During the same period, every truck and automobile entering the grounds was checked. Any television production vehicle entering on the day of the ceremony was checked, then sealed at entry, with the seal as well as the underside rechecked at the truck's final internal destination.

And we ensured that deliveries and other normal visits weren't on a routine schedule to prevent any intruder's planning to intercept or use an expected vehicle.

Envelopes of every size received during the two-week quarantine were examined for possible bomb mechanisms. All flowers, candy, or other items delivered to individuals involved in the ceremony were subjected to the same scrutiny.

On the day of the ceremony local law enforcement agencies rerouted traffic around the facility and used buses and trucks to block direct-access streets (and thus any potential invader vehicle). Invitees driving their own vehicles were directed to designated parking areas, where their vehicles were checked and their admittance was limited to magnetometer entries.

Chauffeur-driven limousines were guided to other designated drop-off points and their passengers admitted through similar magnetometer-equipped entryways.

Meanwhile, the loyal fans who had spent the previous night awaiting entry were finally admitted to the area surrounding the building at 8:00 am on awards day through magnetometer-equipped gates. Any item, including a camera, that could be easily thrown was banned at the gates. Purses were thoroughly searched and returned to their owners. Valuable items were returned promptly after the ceremony ended and invitees had departed.

Personal umbrellas were not allowed, but the academy spent more than $5,000 on umbrellas (prechecked, of course), which were given free to those waiting in the rain.

Every invitee had previously been mailed a special badge, which was coded to grant entry to a particular area, whether it was an auditorium seat or backstage. The academy changes badge designs and colors frequently but irregularly to forestall any clever forgeries. However, we still caught a number of gate-crashers who tried their best--or worst, since we caught them--to duplicate credentials.

Speaking of gate-crashers, we know practically every one of the so-called professionals, who actually are attention-seekers and generally harmless. Academy security once hired one as a consultant on gate-crashing techniques and to help spot some of the trickier members of his bizarre fraternity.

Inside the hall, we set up a central command post in conjunction with the LAPD where all security team activities were coordinated. The buck stopped at a single desk, the one staffed by Jerry Moon.

Because we acted as a team, with every specialist knowing his or her particular task and action area, it was comparatively easy for such centralized making.

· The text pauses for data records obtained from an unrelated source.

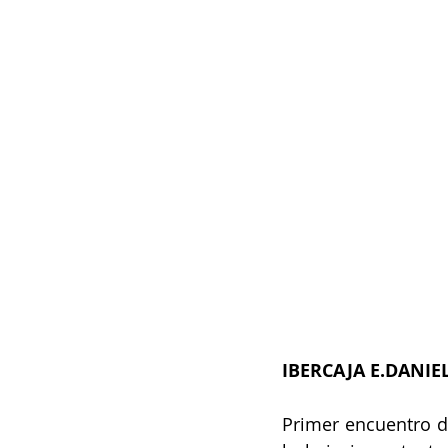
IBERCAJA E.DANIEL
Primer encuentro de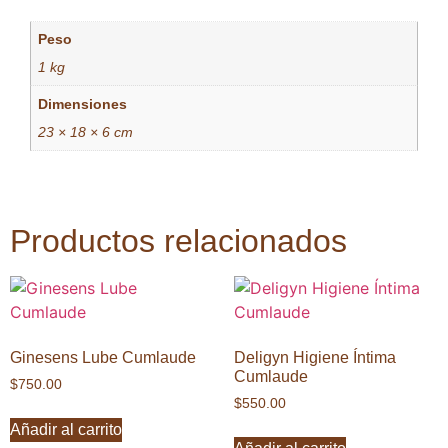
Peso
1 kg
Dimensiones
23 × 18 × 6 cm
Productos relacionados
Ginesens Lube Cumlaude
Deligyn Higiene Íntima
Cumlaude
$
750.00
$
550.00
Añadir al carrito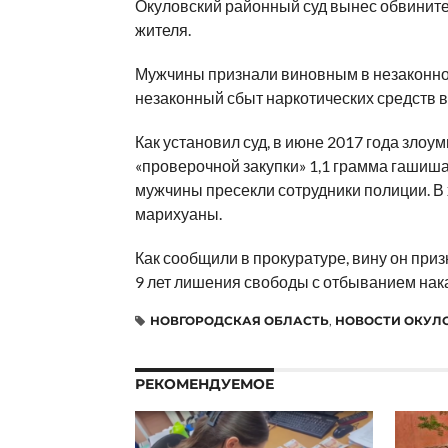
Окуловский районный суд вынес обвините
жителя.
Мужчины признали виновным в незаконном
незаконный сбыт наркотических средств в
Как установил суд, в июне 2017 года зло
«проверочной закупки» 1,1 грамма гашиша 
мужчины пресекли сотрудники полиции. В 
марихуаны.
Как сообщили в прокуратуре, вину он при
9 лет лишения свободы с отбыванием нака
НОВГОРОДСКАЯ ОБЛАСТЬ
,
НОВОСТИ ОКУЛ
РЕКОМЕНДУЕМОЕ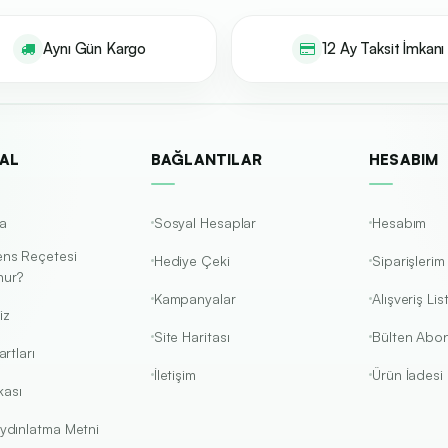
Aynı Gün Kargo
12 Ay Taksit İmkanı
AL
BAĞLANTILAR
HESABIM
a
Sosyal Hesaplar
Hesabım
ens Reçetesi
Hediye Çeki
Siparişlerim
nur?
Kampanyalar
Alışveriş Li
iz
Site Haritası
Bülten Abon
rtları
İletişim
Ürün İadesi
kası
ydınlatma Metni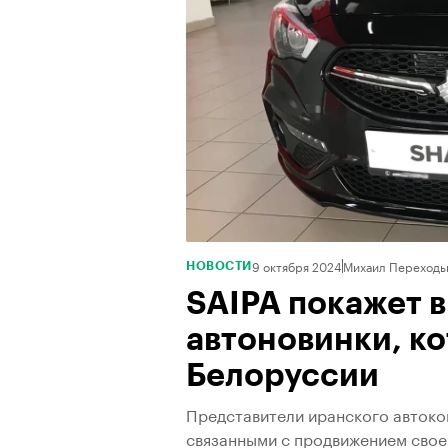
9 октября 2024
Михаил Переходь
НОВОСТИ
SAIPA покажет в
автоновинки, ко
Белоруссии
Представители иранского авток
связанными с продвижением свое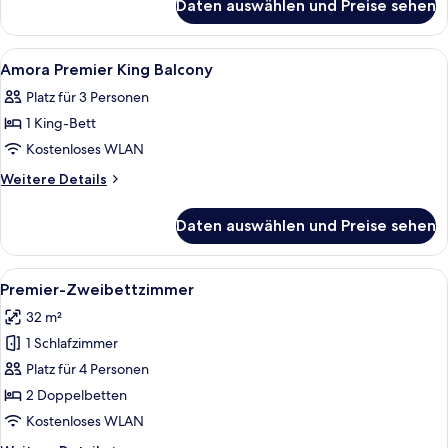
Daten auswählen und Preise sehen
Amora
Premier
Twin
Alle
Hochwertige Bettwaren, Zimmersafe, 
5
Room
Amora Premier King Balcony
Fotos
Platz für 3 Personen
für
1 King-Bett
Amora
Premier
Kostenloses WLAN
King
Weitere
Weitere Details
Balcony
Details
für
anzeigen
Daten auswählen und Preise sehen
Amora
Premier
King
Alle
Ein Hotelzimmer mit zwei Betten, ein
8
Balcony
Premier-Zweibettzimmer
Fotos
32 m²
für
1 Schlafzimmer
Premier-
Zweibettzimmer
Platz für 4 Personen
anzeigen
2 Doppelbetten
Kostenloses WLAN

In addition to strategic spotting of security personnel throughout the area--the "eyeball network"--we set up an electronic surveillance system.

Some security was visual, if unobtrusive, such as the uniformed officers attending the entry points. The rest was equally alert but unnoticed in keeping with the general principle that the event should be relatively unmarked by obvious security measures. CEREMONY PARTICIPANTS IN THE USUAL backstage melee didn't notice it, but the dozens of Oscar statuettes awaiting delivery to the hands of eager winners were also well guarded by security specialists in appropriate formal evening attire.

That little statuette may be worth about $250 wholesale, but it could command a lot more from certain movie buffs or collectors who might not want to know how Oscar came into their possession.

As any security professional reading this article can see, it's the little details that contribute most to the success of security on an event of the Academy Awards cermony's size and scope. Even the daily sweeps through the grounds were used as training exercises, wherein we placed dummy packages and other items in out-of-the-way niches.

Over the years, we've found it's fundamental to simulate various security-breach situations on a routine basis to test not only the alterness of our team members but also their approach to handling such situations.

Those "little details" extended down to first-aid facilities, for example. We could not rely on regular paramedics, who might not be available when the demand arose because of a need somewhere else in the city. So, we hired our own to be at the ready, complete with ambulances. We even brought in our own tow trucks to handle any vehicle blockage, accidental or intentional, that occurred.

The LAPD members of our security team treated demonstrators firmly but courteously, allowing them to brandish their placards and chant their slogans at a safe distance across the street from the awards ceremony.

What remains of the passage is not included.